The Spain bailout rumor supplies a strong pump to the markets. The euro pushes higher, now at 129.47, taking commodities and equities along for the ride.  UTIL is over 475. VIX is under 16. The COMPQ is leading the broad market higher, bullish.  Oil turns green now at 92.68. The SPX is testing that upper trend line highlighted on the 30-minute chart this morning at 1451-1452. The 8 MA remains above the 34 MA on the 30-minute chart, bullish.  INVE is feeling some love today.

Note Added 10/2/12 at 9:42 AM:  COMPQ is up +0.31% and SPX is up +0.28%, now moving up at about the same rate. COMPQ will dictate if the upside has any oomph, or, if it is a repeat of yesterday where tech starts to lag which will act as a weight on the markets. AAPL is up slightly.  If COMPQ leads higher the bulls will be happy today. The 20-day MA is 1445.66. The SPX was rejected on its first attempt at the 1451-1452 trend line resistance printing a HOD thus far at 1451.52. Gold continues its fight for the 1780's.

Note Added 10/2/12 at 11:21 AM:  The SPX is printing 1445.40 and the 20-day MA is 1445.50 so you can easily keep track of who is winning simply using this metric.  COMPQ is leading strongly to the upside as compared to s SPX so this is a feather in the bulls cap today and should help to elevate markets.  Likewise, the 8 MA remains above the 34 MA on the 30-minute chart, bullish.

Note Added 10/2/12 at 11:50 AM:  UTIL is at 473.76 dropping perilously close to the 472.06 which will accelerate broad market selling. The VIX is at 16.38, the highs for the day, nearing the 17.25 level that will accelerate market selling.  The SPX is dropping under the important 1441 level for today which shouild accelerate the downside. Bulls will be in big trouble if UTIL or VIX fail with the SPX under 1441, that may cause Keybot the Quant to flip short. The tension mounts. The 8 MA is about to stab down thru the 34 MA on the 30-minute chart. Tech is not leading the downside so this hints that the downside would not have a lot of oomph.
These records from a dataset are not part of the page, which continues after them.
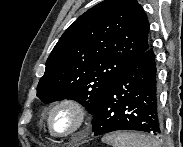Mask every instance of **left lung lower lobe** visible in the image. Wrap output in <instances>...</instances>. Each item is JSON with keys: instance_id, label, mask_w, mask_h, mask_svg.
Masks as SVG:
<instances>
[{"instance_id": "obj_1", "label": "left lung lower lobe", "mask_w": 183, "mask_h": 147, "mask_svg": "<svg viewBox=\"0 0 183 147\" xmlns=\"http://www.w3.org/2000/svg\"><path fill=\"white\" fill-rule=\"evenodd\" d=\"M156 63L148 48L111 83L93 113V132L136 130L153 135L162 131L158 113Z\"/></svg>"}]
</instances>
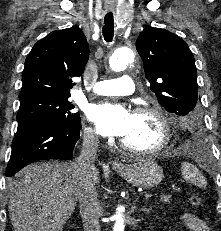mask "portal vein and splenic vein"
Wrapping results in <instances>:
<instances>
[{"instance_id":"obj_1","label":"portal vein and splenic vein","mask_w":221,"mask_h":231,"mask_svg":"<svg viewBox=\"0 0 221 231\" xmlns=\"http://www.w3.org/2000/svg\"><path fill=\"white\" fill-rule=\"evenodd\" d=\"M144 196H145L146 199H149V198H151L153 195H152L151 193H148V194H145Z\"/></svg>"}]
</instances>
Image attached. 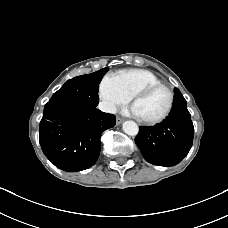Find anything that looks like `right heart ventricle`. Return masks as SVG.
I'll return each instance as SVG.
<instances>
[{"instance_id": "e07e8e85", "label": "right heart ventricle", "mask_w": 228, "mask_h": 228, "mask_svg": "<svg viewBox=\"0 0 228 228\" xmlns=\"http://www.w3.org/2000/svg\"><path fill=\"white\" fill-rule=\"evenodd\" d=\"M117 76L123 88L131 97L147 85L161 83V80L147 69L130 68L120 71Z\"/></svg>"}]
</instances>
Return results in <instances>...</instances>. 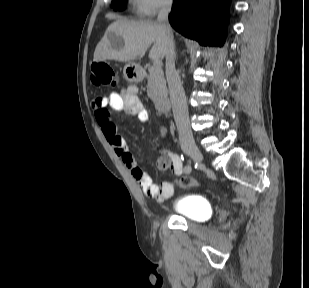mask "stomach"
<instances>
[{
	"instance_id": "stomach-1",
	"label": "stomach",
	"mask_w": 309,
	"mask_h": 288,
	"mask_svg": "<svg viewBox=\"0 0 309 288\" xmlns=\"http://www.w3.org/2000/svg\"><path fill=\"white\" fill-rule=\"evenodd\" d=\"M125 79L131 83H138L142 79L141 68L134 62H128L123 69Z\"/></svg>"
}]
</instances>
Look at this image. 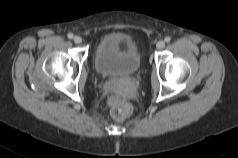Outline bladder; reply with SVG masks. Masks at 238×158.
Returning a JSON list of instances; mask_svg holds the SVG:
<instances>
[{
    "label": "bladder",
    "instance_id": "31cf9c89",
    "mask_svg": "<svg viewBox=\"0 0 238 158\" xmlns=\"http://www.w3.org/2000/svg\"><path fill=\"white\" fill-rule=\"evenodd\" d=\"M94 64L103 76H127L140 69L141 55L131 37L114 32L106 34L98 42Z\"/></svg>",
    "mask_w": 238,
    "mask_h": 158
}]
</instances>
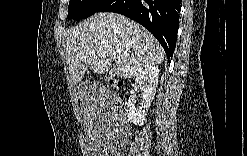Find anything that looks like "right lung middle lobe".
Returning <instances> with one entry per match:
<instances>
[{"label": "right lung middle lobe", "mask_w": 247, "mask_h": 156, "mask_svg": "<svg viewBox=\"0 0 247 156\" xmlns=\"http://www.w3.org/2000/svg\"><path fill=\"white\" fill-rule=\"evenodd\" d=\"M107 0H70L68 19L79 20L98 12Z\"/></svg>", "instance_id": "obj_1"}]
</instances>
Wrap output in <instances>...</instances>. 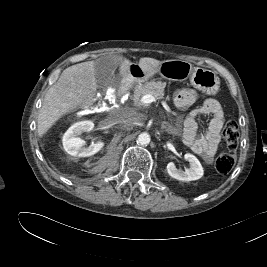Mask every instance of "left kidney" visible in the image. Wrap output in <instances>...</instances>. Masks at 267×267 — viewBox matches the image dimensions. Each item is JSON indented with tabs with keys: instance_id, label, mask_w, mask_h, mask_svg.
Wrapping results in <instances>:
<instances>
[{
	"instance_id": "obj_1",
	"label": "left kidney",
	"mask_w": 267,
	"mask_h": 267,
	"mask_svg": "<svg viewBox=\"0 0 267 267\" xmlns=\"http://www.w3.org/2000/svg\"><path fill=\"white\" fill-rule=\"evenodd\" d=\"M184 158L189 162V168H186L185 170H178L175 164L170 162L166 167L168 174L172 178L184 182L200 179L204 174V170L196 156L187 153L184 155Z\"/></svg>"
}]
</instances>
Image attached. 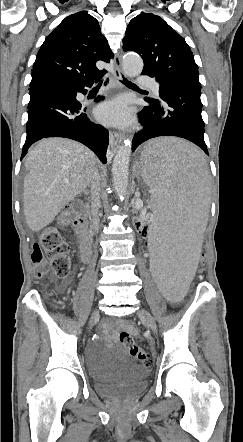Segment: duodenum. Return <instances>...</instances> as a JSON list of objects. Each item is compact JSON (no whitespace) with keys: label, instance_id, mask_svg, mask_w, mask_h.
<instances>
[{"label":"duodenum","instance_id":"1","mask_svg":"<svg viewBox=\"0 0 243 442\" xmlns=\"http://www.w3.org/2000/svg\"><path fill=\"white\" fill-rule=\"evenodd\" d=\"M88 213L87 207L84 204H78L77 218L74 222V231L80 242V259L84 263L91 261V247L88 243Z\"/></svg>","mask_w":243,"mask_h":442}]
</instances>
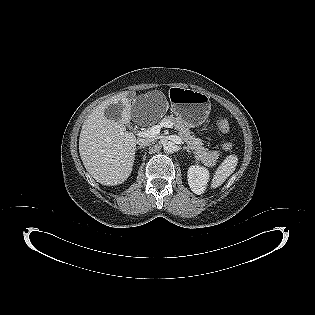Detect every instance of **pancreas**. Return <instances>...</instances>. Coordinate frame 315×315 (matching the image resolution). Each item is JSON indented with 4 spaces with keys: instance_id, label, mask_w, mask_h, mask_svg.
Masks as SVG:
<instances>
[{
    "instance_id": "cf45deb5",
    "label": "pancreas",
    "mask_w": 315,
    "mask_h": 315,
    "mask_svg": "<svg viewBox=\"0 0 315 315\" xmlns=\"http://www.w3.org/2000/svg\"><path fill=\"white\" fill-rule=\"evenodd\" d=\"M161 121H169L173 123L175 129L178 131V135L187 144V148L193 151L195 157L200 159L204 165L212 167L216 164L220 153L205 148L203 146V141L200 138H196L193 133L190 132V129L180 117L165 116Z\"/></svg>"
}]
</instances>
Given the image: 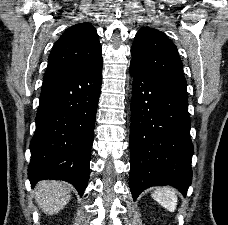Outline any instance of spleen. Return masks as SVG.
I'll list each match as a JSON object with an SVG mask.
<instances>
[{"label":"spleen","instance_id":"obj_1","mask_svg":"<svg viewBox=\"0 0 228 225\" xmlns=\"http://www.w3.org/2000/svg\"><path fill=\"white\" fill-rule=\"evenodd\" d=\"M151 197H153L154 201H157L161 207L170 211V213H174L177 207V195L174 189L171 187H158L155 189L154 193H152Z\"/></svg>","mask_w":228,"mask_h":225}]
</instances>
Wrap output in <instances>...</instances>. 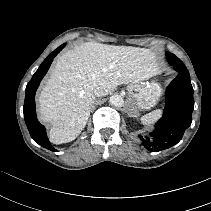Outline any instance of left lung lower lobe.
<instances>
[{"label": "left lung lower lobe", "mask_w": 211, "mask_h": 211, "mask_svg": "<svg viewBox=\"0 0 211 211\" xmlns=\"http://www.w3.org/2000/svg\"><path fill=\"white\" fill-rule=\"evenodd\" d=\"M178 75L166 90V106L162 118L149 136L139 135L149 151H161L177 144L191 125L194 108L193 88L188 70H176Z\"/></svg>", "instance_id": "1"}]
</instances>
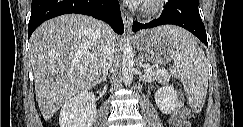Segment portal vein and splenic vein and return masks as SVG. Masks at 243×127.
<instances>
[{
    "label": "portal vein and splenic vein",
    "instance_id": "1",
    "mask_svg": "<svg viewBox=\"0 0 243 127\" xmlns=\"http://www.w3.org/2000/svg\"><path fill=\"white\" fill-rule=\"evenodd\" d=\"M144 71H145L146 74H150V73L154 72V69L151 68V67H149V66H146ZM159 72H160L161 74L167 76V72H166V71H161V70H160Z\"/></svg>",
    "mask_w": 243,
    "mask_h": 127
}]
</instances>
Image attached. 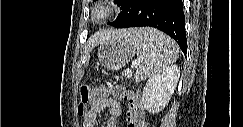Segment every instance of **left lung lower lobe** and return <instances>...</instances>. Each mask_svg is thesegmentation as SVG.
I'll use <instances>...</instances> for the list:
<instances>
[{
	"label": "left lung lower lobe",
	"instance_id": "left-lung-lower-lobe-1",
	"mask_svg": "<svg viewBox=\"0 0 243 127\" xmlns=\"http://www.w3.org/2000/svg\"><path fill=\"white\" fill-rule=\"evenodd\" d=\"M111 23L117 28L151 26L171 36L187 52L182 0H127Z\"/></svg>",
	"mask_w": 243,
	"mask_h": 127
}]
</instances>
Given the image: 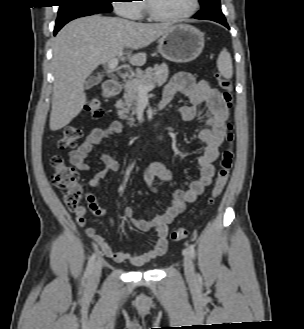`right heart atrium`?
<instances>
[{"mask_svg":"<svg viewBox=\"0 0 304 329\" xmlns=\"http://www.w3.org/2000/svg\"><path fill=\"white\" fill-rule=\"evenodd\" d=\"M114 2V8L118 15L129 19L141 18L142 4L133 3L140 2V0H115Z\"/></svg>","mask_w":304,"mask_h":329,"instance_id":"d8ad5b80","label":"right heart atrium"}]
</instances>
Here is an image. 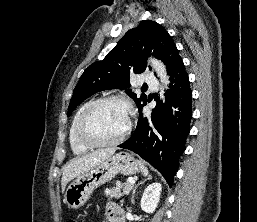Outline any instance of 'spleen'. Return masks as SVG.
<instances>
[{
  "instance_id": "1",
  "label": "spleen",
  "mask_w": 257,
  "mask_h": 222,
  "mask_svg": "<svg viewBox=\"0 0 257 222\" xmlns=\"http://www.w3.org/2000/svg\"><path fill=\"white\" fill-rule=\"evenodd\" d=\"M141 172L144 176H147L149 174L147 167H145L144 163L139 161Z\"/></svg>"
}]
</instances>
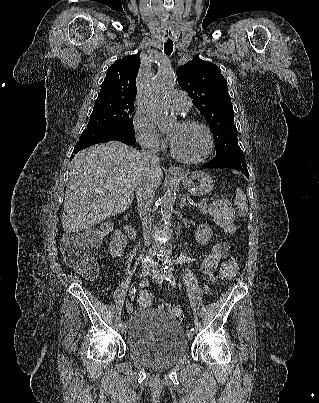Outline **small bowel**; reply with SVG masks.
<instances>
[{
  "label": "small bowel",
  "instance_id": "obj_1",
  "mask_svg": "<svg viewBox=\"0 0 319 403\" xmlns=\"http://www.w3.org/2000/svg\"><path fill=\"white\" fill-rule=\"evenodd\" d=\"M227 252L228 244L223 240H219L201 261L200 270L207 276L208 282H216L217 277L214 272L217 269L221 259L226 255ZM219 278H222L221 273ZM129 309H131L130 306Z\"/></svg>",
  "mask_w": 319,
  "mask_h": 403
}]
</instances>
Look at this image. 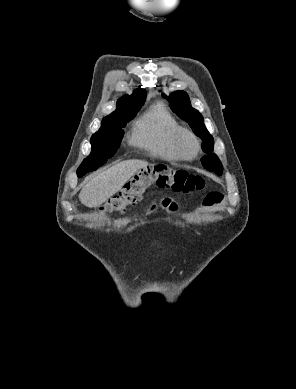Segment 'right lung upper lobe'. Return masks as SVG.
<instances>
[{
  "label": "right lung upper lobe",
  "mask_w": 296,
  "mask_h": 389,
  "mask_svg": "<svg viewBox=\"0 0 296 389\" xmlns=\"http://www.w3.org/2000/svg\"><path fill=\"white\" fill-rule=\"evenodd\" d=\"M146 98L145 90H136L132 95H125L117 101V109L110 114L109 117H114L132 109L139 108L143 105Z\"/></svg>",
  "instance_id": "obj_1"
}]
</instances>
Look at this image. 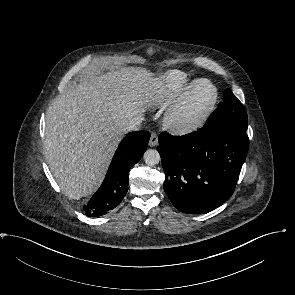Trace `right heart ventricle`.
I'll return each mask as SVG.
<instances>
[{"mask_svg": "<svg viewBox=\"0 0 295 295\" xmlns=\"http://www.w3.org/2000/svg\"><path fill=\"white\" fill-rule=\"evenodd\" d=\"M194 80L187 74L170 70L157 76L149 89V101L162 107L172 103Z\"/></svg>", "mask_w": 295, "mask_h": 295, "instance_id": "e07e8e85", "label": "right heart ventricle"}]
</instances>
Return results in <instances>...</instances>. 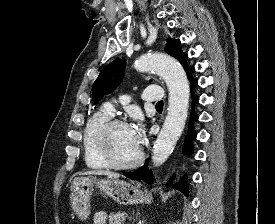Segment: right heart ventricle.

Note Added 10/2/12 at 12:06 PM:  The 8 MA stabbed down thru the 34 MA on the SPX 30-minute chart indicating market bearishness for the hours and days ahead. The euro is holding up today at 129.42. Tech does not lead lower so the markets may travel in a sideways malaise from here.

Note Added 10/2/12 at 1:57 PM:  Status quo.  Whoa, what was that.  The SPX just dropped from 1443 to 1440 and back up to 1442 in only four quick minutes. Market shenanigans. Watch your wallet.  Keystone took profits on the RIMM trade exiting the trade completely. RIMM price is at resistance where it may jump the gap for an island reversal on the daily chart, but, no use in passsing up profits. The trade can always be reentered.  RIMM is expected to continue moving up.   Keystone added move AMD.

Note Added 10/2/12 at 2:08 PM:  Note the low -1200 and -1000 TICK's at 11:30 AM and 2 PM, respectively, identifying exactly the two intraday bottoms so far for the broad markets. The SPX has a descending triangle vibe on the 5-minute chart with the baselline at 1441. See if 1441 holds, or not.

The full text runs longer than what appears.